Nostalgia can hit like a brick thrown from a strong arm. The Pokémon franchise is loved or loathed by all who know it and becomes more transgenerational with every entry.
Pokémon Diamond/Pearl Version, initially released in Japan on September 28, 2006, was the first main series Pokémon game to be release for the Nintendo DS. It was also the first Pokémon game that I dedicated myself to playing to completion. Given that I had never owned a game from the franchise or a DS for that matter, December of 2008 was life-changing if nothing else. Christmas came and went, but Pokémon had quickly set in to be one of my all time favourites for the Nintendo handheld. To this day, I can go back to my DS game cartridge and revisit old towns and listen to the soundtrack simply for the sake of going back in time to my initial play through. The experience is astounding and Game Freak should be applauded for the effect of their games.
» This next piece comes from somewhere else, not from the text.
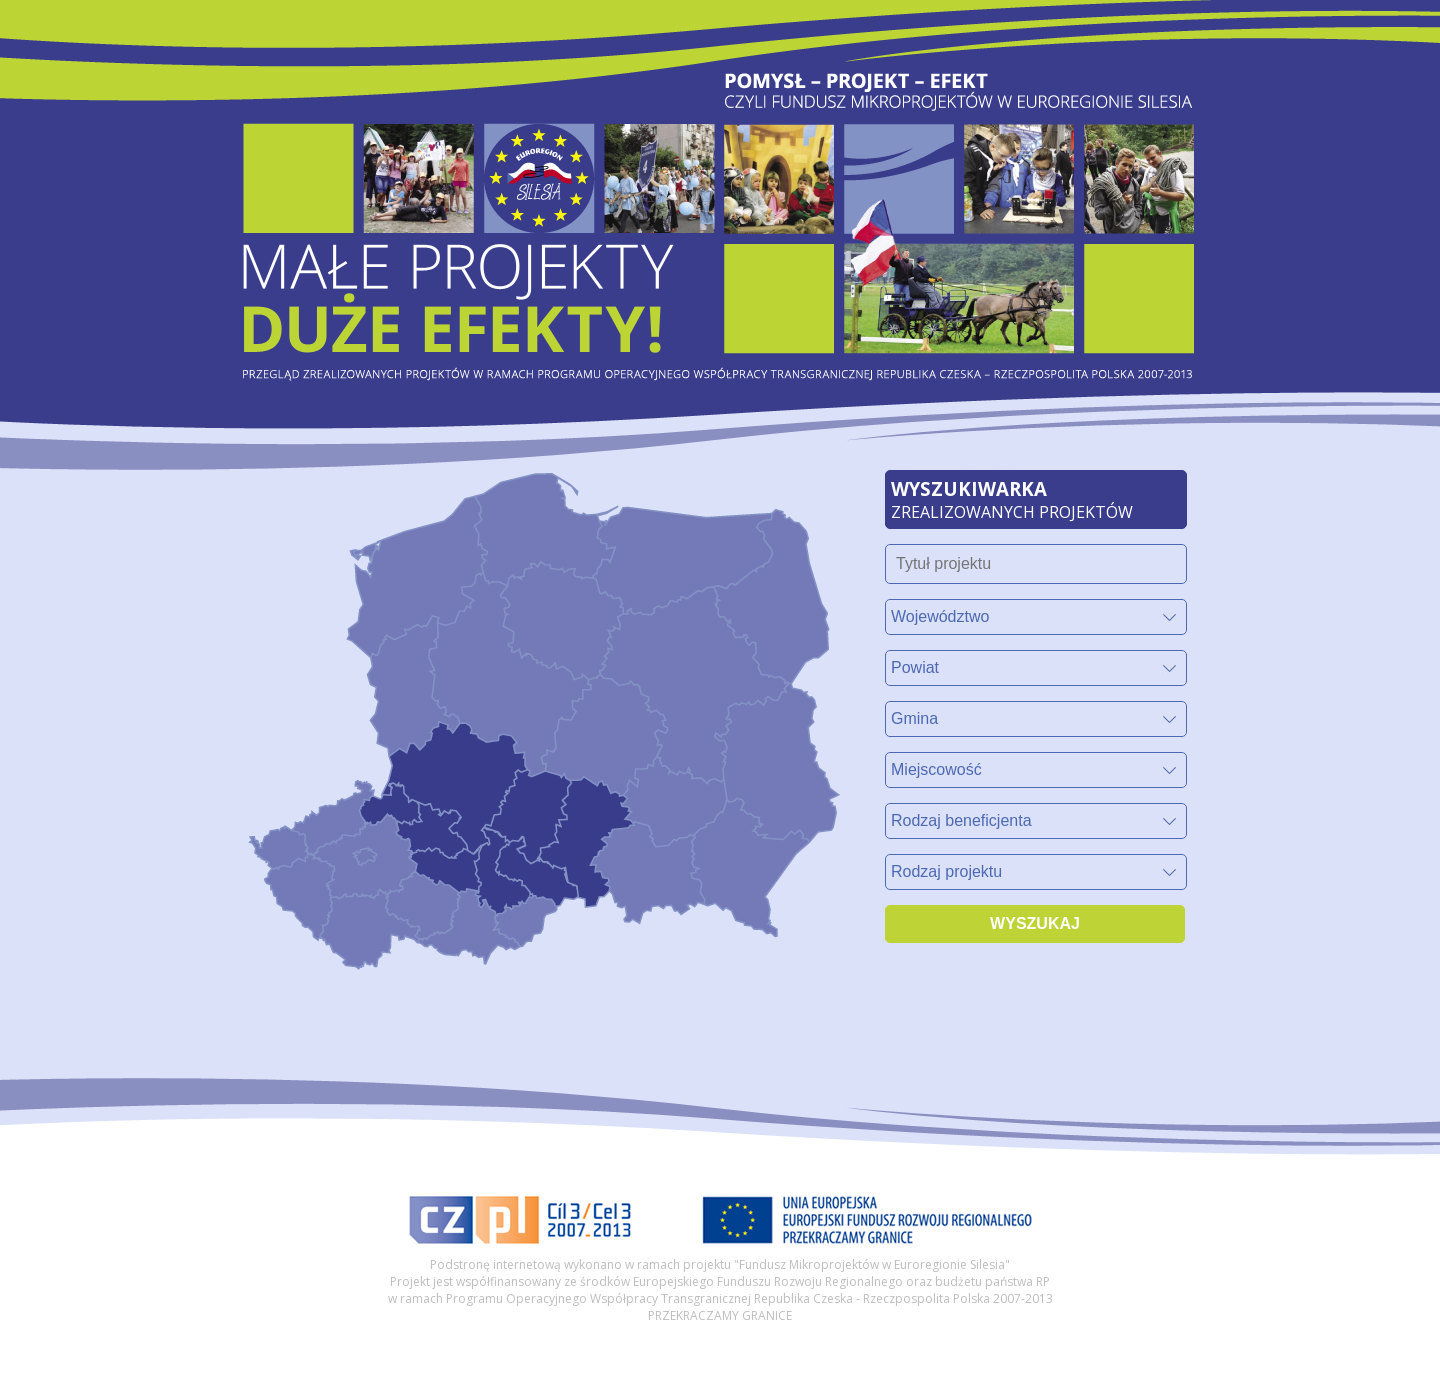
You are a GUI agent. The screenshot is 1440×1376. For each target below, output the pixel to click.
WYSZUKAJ (1035, 923)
Now for the game. It features the same formula as all Pokémon games. One choses their player gender and name, listen to the Professor’s ramblings, pick a starter and set off to become the Pokémon Master by beating all 8 gyms, the Elite Four, and ultimately face off against the reigning Champion of the region. The plot takes place in Sinnoh. A personal favourite as it features towns with varying climates and the soundtrack – given the system capabilities – was a huge upgrade from previous instalments in the franchise. Pokémon from previous games could be transferred over which made completing your collection easier. Multiplayer also received an upgrade since one could now use the DS Internet accessibility to wirelessly interact with other players. I never part took of this feature, however, so I cannot garner an opinion on its quality.
The story was by far they most exciting in a game I had played at the time. The characters were full, vibrant, and so well written. I was emotionally invested in the characters and their stories. Perhaps my favourite villains in the series by far. Team Galactic were truly fierce. Beating them at the end of the main storyline felt like a true victory. The leader also had such an effect in how his character was portrayed that I couldn’t help but sympathise with him since his character still seemed human, even though he was “evil”.
The Pokémon introduced in this game were wonderful. Their aesthetic was marvellous and it furthered the feeling of differentiating locales of the region. Where one could hunt for these creatures made sense with their typing and appearance. It made me want to search through every patch of grass available and I spent hours trying to fill my Pokédex just to see what the next entry would look like.
Overall, Pokémon Diamond/Pearl is a great game. It looks magnificent, it plays wonderfully, and the plot is rich with characters. The Sinnoh region is a surely recommended site. Besides the generic formula, the game does manage to stand out among other titles of the time. When you’ve the time, pick up Pokémon Diamond/Pearl and pay the Sinnoh region a visit. It’s truly worth it.